Aos quinze anos fui ser voluntária em um Hospital Municipal de Santo André. Eu e a minha irmã Marisa Canova. Foram quase dois anos de doação, feito por duas adolescentes de 14 anos. Isso nos fez ver a vida de outra forma. A Canova inclusive fez faculdade de Enfermagem por conta disso. Muito se aprende quando se doa.

Tenho 54 anos e dois filhos: Ramon tem 30 anos e Sophia tem 11 anos. Por quê eu menciono isso? Porque eu já estive em um hospital, esperando por um milagre e agradecendo por cada pessoa que conversou comigo, cada carinho recebido, cada atenção dada a minha pequena garota.
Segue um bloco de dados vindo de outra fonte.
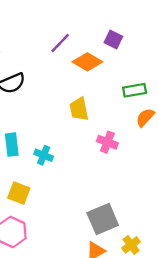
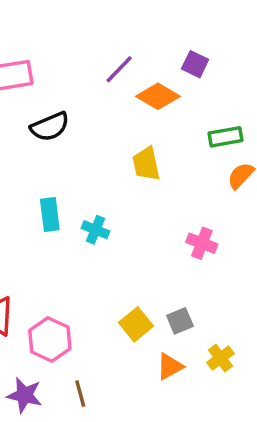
pink cross: (107, 142) -> (202, 243), moved
yellow square: (19, 193) -> (136, 324), moved, turned 30
gray square: (103, 219) -> (180, 321), size x0.6

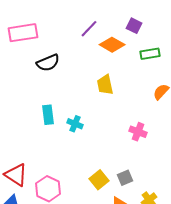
green rectangle: (226, 137) -> (150, 54), moved

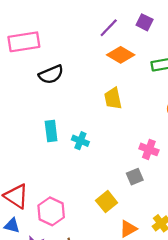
purple square: (134, 26) -> (145, 22), moved
purple line: (89, 29) -> (109, 28), moved
gray square: (125, 178) -> (135, 177), moved

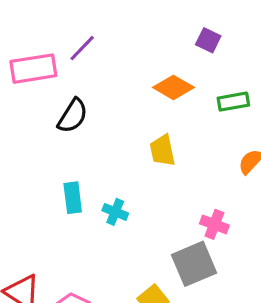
purple line: (109, 28) -> (82, 48), moved
black semicircle: (51, 74) -> (73, 116), turned -35
gray square: (135, 177) -> (194, 264), size x1.8

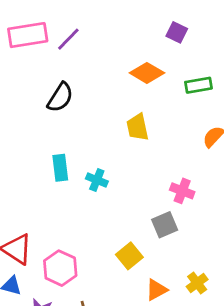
pink rectangle: (33, 69) -> (28, 35), moved
gray square: (194, 264) -> (165, 225), size x0.7

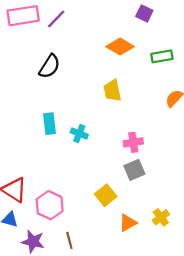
pink cross: (182, 191) -> (133, 142), moved, turned -30

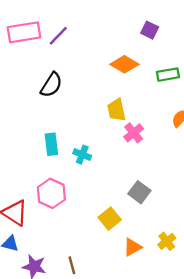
pink cross: (133, 142) -> (134, 133), moved, turned -30
gray square: (134, 170) -> (139, 192), turned -30
pink hexagon: (50, 205) -> (51, 193), moved

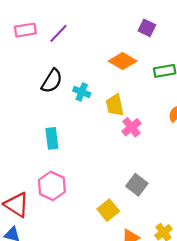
pink rectangle: (24, 32) -> (25, 30), size x0.7
cyan cross: (82, 155) -> (82, 92), moved

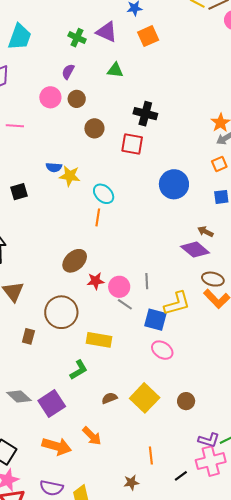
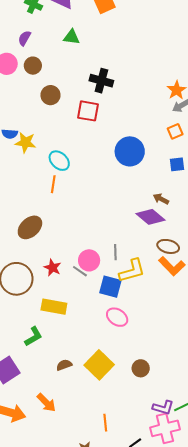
red star: (96, 281) -> (53, 268), moved, turned 30
gray line: (147, 281) -> (115, 252), moved
pink circle: (119, 287) -> (89, 260), moved

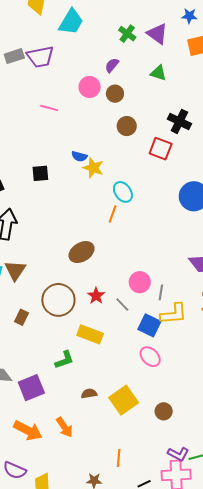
pink circle: (89, 260) -> (140, 282), moved

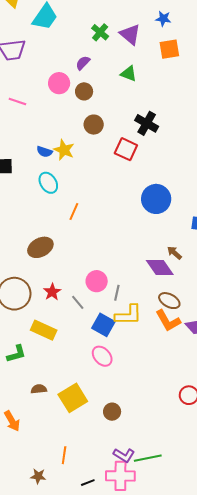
yellow star: (93, 168) -> (64, 150), moved
cyan ellipse: (123, 192) -> (48, 183), moved

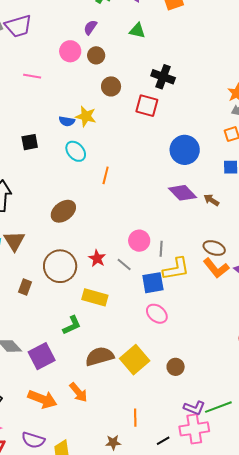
brown ellipse: (40, 247) -> (63, 211), moved
purple diamond: (160, 268) -> (182, 193), moved
blue square: (103, 325) -> (153, 283), turned -30
brown semicircle: (39, 389) -> (100, 356), size x1.8

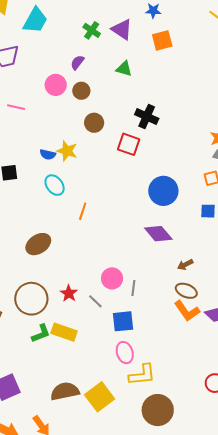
brown arrow: (211, 200) -> (185, 265), moved, turned -63
yellow L-shape: (176, 269) -> (142, 375), moved
pink ellipse: (157, 314) -> (125, 353), turned 30
green L-shape: (72, 325) -> (41, 333), moved
brown circle: (176, 367) -> (158, 410), moved, size x1.8

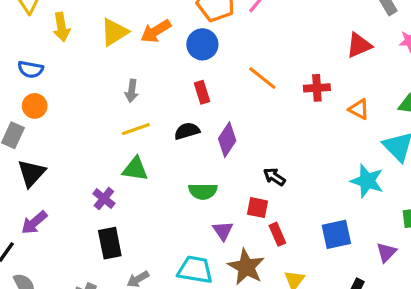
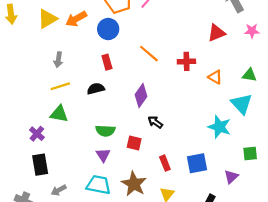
purple diamond: (227, 140) -> (141, 96), moved
red square: (257, 208) -> (134, 143), moved
purple triangle: (223, 231) -> (103, 155), moved
red rectangle: (277, 234) -> (165, 163), moved

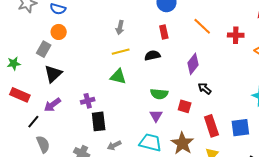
purple cross: (37, 134) -> (88, 101), moved, turned 32
red rectangle: (165, 163) -> (211, 126), size x1.5

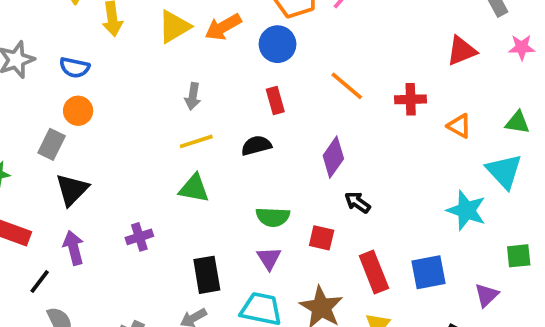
purple arrow: (52, 105) -> (74, 248), turned 114
black rectangle: (99, 121) -> (207, 275), moved

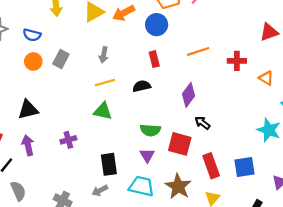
orange line: (347, 86) -> (198, 51), turned -60
gray rectangle: (52, 144) -> (61, 59), moved
black triangle: (72, 190) -> (28, 110), turned 30
red square: (322, 238) -> (180, 144), size x1.5

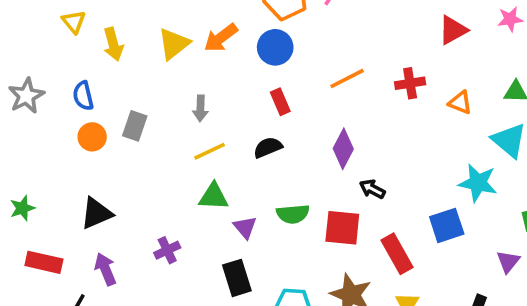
blue semicircle: (32, 35) -> (83, 96), turned 72
purple triangle: (147, 155) -> (245, 227), moved
blue square: (245, 167) -> (447, 225), moved

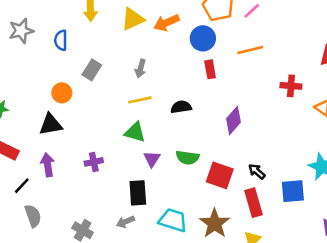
orange line: (347, 79) -> (250, 50), moved
red rectangle: (280, 102) -> (210, 69), moved
orange circle: (92, 137) -> (62, 93), moved
black arrow: (372, 189) -> (257, 171), moved

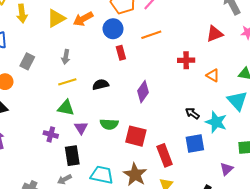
purple cross: (94, 162) -> (51, 134), moved, turned 32
black arrow: (257, 171) -> (192, 113), moved

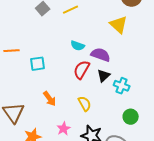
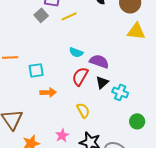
yellow triangle: (119, 25) -> (136, 31), moved, turned -36
orange arrow: (50, 99) -> (48, 92), moved, turned -56
green circle: (131, 117) -> (137, 121), moved

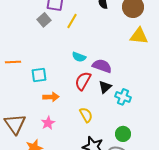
yellow line: (69, 16) -> (72, 21), turned -35
green circle: (137, 121) -> (123, 134), moved
pink star: (62, 135) -> (48, 123), moved

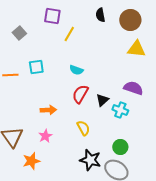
gray square: (44, 20) -> (19, 33), moved
purple semicircle: (102, 66) -> (133, 88), moved
cyan square: (39, 75) -> (36, 67), moved

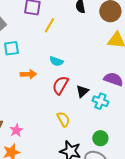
cyan square: (36, 67) -> (11, 48), moved
orange arrow: (48, 110) -> (28, 74), moved
pink star: (45, 136) -> (16, 130), moved

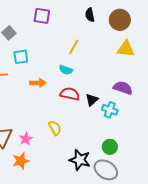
yellow line: (49, 25) -> (74, 47), moved
red semicircle: (60, 85) -> (70, 94), turned 72
yellow semicircle: (63, 119) -> (55, 128), moved

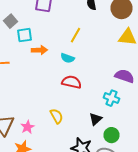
cyan square: (21, 57) -> (24, 35), moved
orange arrow: (38, 83) -> (40, 50), moved
black triangle: (92, 100) -> (96, 119), moved

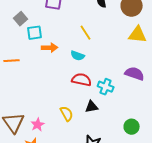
yellow line: (76, 35) -> (86, 33), turned -63
cyan cross: (112, 98) -> (106, 87), moved
black triangle: (96, 119) -> (92, 107), moved, turned 32
green circle: (112, 135) -> (132, 127), moved

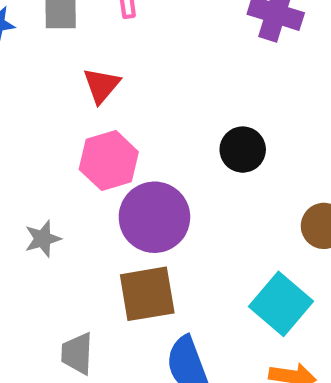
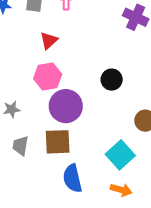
gray trapezoid: (77, 353) -> (20, 146), moved

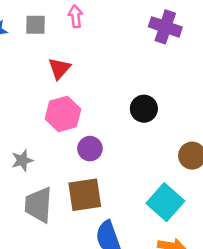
purple circle: (66, 106) -> (90, 149), size x0.6
gray trapezoid: (20, 146) -> (39, 205), size x1.4

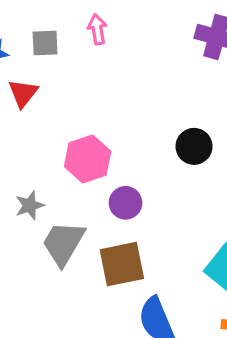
red triangle: (59, 68) -> (23, 93), moved
gray star: (22, 160) -> (30, 205), moved
gray trapezoid: (39, 205) -> (63, 243), moved, turned 30

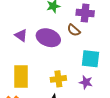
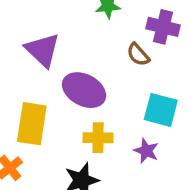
purple triangle: (21, 35) -> (43, 50), size x1.5
purple ellipse: (48, 38) -> (84, 90), moved

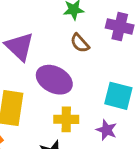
brown semicircle: (138, 55) -> (80, 43), moved

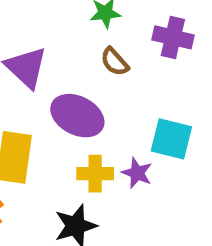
purple star: (106, 130) -> (137, 173), moved

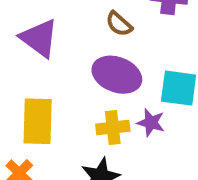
purple ellipse: (77, 116) -> (117, 75), moved

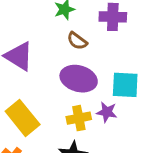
yellow rectangle: (38, 121) -> (23, 118), turned -36

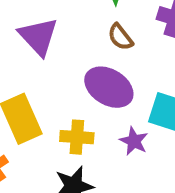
yellow cross: (79, 118) -> (77, 137), moved

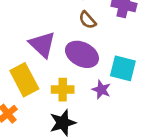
purple triangle: (38, 36) -> (42, 45), moved

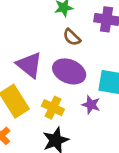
yellow cross: (63, 90) -> (53, 108), turned 30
O lugar deixa de ser “sombrio” quando temos pessoas para nos acalentar. Por isso gostaria de compartilhar um projeto muito especial.

Faço cursos quinzenais na Rute Sato. Com a convivência a turma lá deixou de ser de alunas há muito tempo. São boas amigas, que dividem experiências, gentilezas e informações, não só sobre o Patchwork, mas principalmente sobre a vida. Esse é o lema do nosso site lembram… “unir pessoas ao unir retalhos”.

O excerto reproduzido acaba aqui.